‘Star Wars’ Helps Revive Space-Based Nuclear Reactor Program
WASHINGTON (AP) _ The massive amounts of power needed to operate exotic weapons and radar in a ″Star Wars″ missile defense system is helping revive a 30-year-old program to develop compact nuclear reactors for use in outer space.
The revival is prompted largely by the need for sources of electricity more powerful than the batteries and solar cells now used on most satellites to power the futuristic lasers and tracking devices in President Reagan’s Strategic Defense Initiative program.
But the small atomic reactors also are expected someday to power space stations and communications and air traffic control satellites, plus long- distance, unmanned voyages to Neptune and other outer planets and, in the distant future, a manned space flight to Mars.
″With a six-megawatt nuclear power plant, a five-man crew could travel to Mars in about 600 days, stay for 30 days and return in 270 days,″ says Herbert Davis, manager for the SP-100 space reactor development project at the Jet Propulsion Laboratory in Pasadena, Calif.
The lab is attempting to develop a 300-kilowatt reactor by 1991 as the first step in renewing a massive atomic power in space program begun in the mid-1950s but dropped a decade ago.
Energy Secretary John Herrington was scheduled to announce formally today which of five competing national labs operated by his department would get the bulk of some $480 million over the next six years to develop and ground-test the reactor.
However, there were several indications late Thursday that he had picked the Energy Department’s Hanford, Wash., national laboratory over laboratories at Idaho Falls, Idaho; Oak Ridge, Tenn., Albuquerque, N.M., and at the Nevada atomic weapons test site near Las Vegas.
For one thing, Herrington scheduled a meeting this morning with Sens. Slade Gorton and Daniel Evans and Rep. Sid Morrison, all Republicans from Washington state. A spokesman for Gorton said there would be a press briefing with Herrington afterwards.
Both administration and congressional sources, asking not to be identified by name, said Herrington had no similar meetings scheduled today with delegations from other states vying for the project. Aides to congressmen from those other states took that to mean Hanford was Herrington’s choice.
Most of the government’s previous research on liquid metal-cooled fast reactors, the design chosen for the program, has been conducted at Hanford and Oak Ridge.

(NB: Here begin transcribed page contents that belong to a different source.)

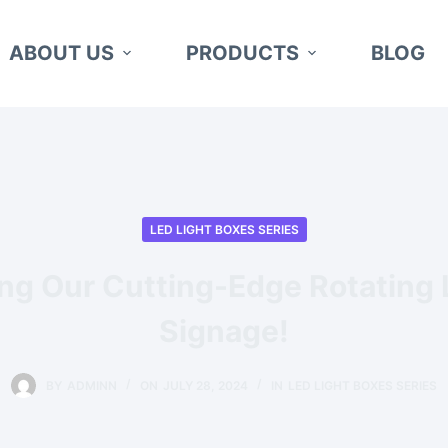
ABOUT US
PRODUCTS
BLOG
LED LIGHT BOXES SERIES
ing Our Cutting-Edge Rotating
Signage!
BY
ADMINN
ON
JULY 28, 2024
IN
LED LIGHT BOXES SERIES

″The logical choice would be one of those two facilities; that’s where the expertise is,″ one aide said. ″But, ultimately, it’s a political decision, and this administration does not have a habit of throwing a favor to the other party.″
Tennessee’s two U.S. senators, along with the House member representing the Oak Ridge area, all are Democrats. The SP-100 project, which was launched in 1983 as a joint effort among the Energy and Defense departments and the National Aeronautics and Space Administration, is not the government’s first attempt to carry nuclear power into space.
From 1955 through 1978, the govermment spent between $3 billion and $4 billion on a series of nuclear reactor projects for the space program.

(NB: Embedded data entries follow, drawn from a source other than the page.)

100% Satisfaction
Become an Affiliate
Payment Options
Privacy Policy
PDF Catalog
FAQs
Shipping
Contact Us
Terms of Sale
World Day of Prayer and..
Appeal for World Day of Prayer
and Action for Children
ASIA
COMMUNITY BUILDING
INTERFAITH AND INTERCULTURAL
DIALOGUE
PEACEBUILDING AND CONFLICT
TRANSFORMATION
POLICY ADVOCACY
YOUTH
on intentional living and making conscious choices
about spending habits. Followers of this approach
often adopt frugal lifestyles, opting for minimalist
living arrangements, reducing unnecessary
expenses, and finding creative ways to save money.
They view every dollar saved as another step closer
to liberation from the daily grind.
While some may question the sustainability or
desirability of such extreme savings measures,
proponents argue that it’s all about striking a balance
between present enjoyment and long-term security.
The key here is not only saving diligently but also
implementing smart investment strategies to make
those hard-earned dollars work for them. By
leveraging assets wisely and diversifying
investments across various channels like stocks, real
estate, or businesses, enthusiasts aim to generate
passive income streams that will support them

But the only reactor ever put into the heavens - the 500 watt SNAP (Systems for Nuclear Auxillary Power) model 10A in 1965 - worked for just 43 days before it was shut down prematurely by an electronics mishap.
When the Nixon administration in the early 1970s postponed NASA’s development of a space station, work on the space-based nuclear technologies slowed to a trickle.
Reviving it was the Air Force’s recognition that photovoltaic solar cells, chemical fuel cells and radioisotope thermoelectric generators - the three technologies now used to produce electricity for space vehicles - were too heavy or bulky to provide the needed power for space-based radars and lasers.
The House Science and Technology Committee also was told in 1983 by Pentagon officials that existing military communications satellites were vulnerable to electromagnetic forces from hostile nuclear explosions.
With more energy available from nuclear reactors, Pentagon officials said, those satellites could use less energy-efficient but much more rugged integrated circuits.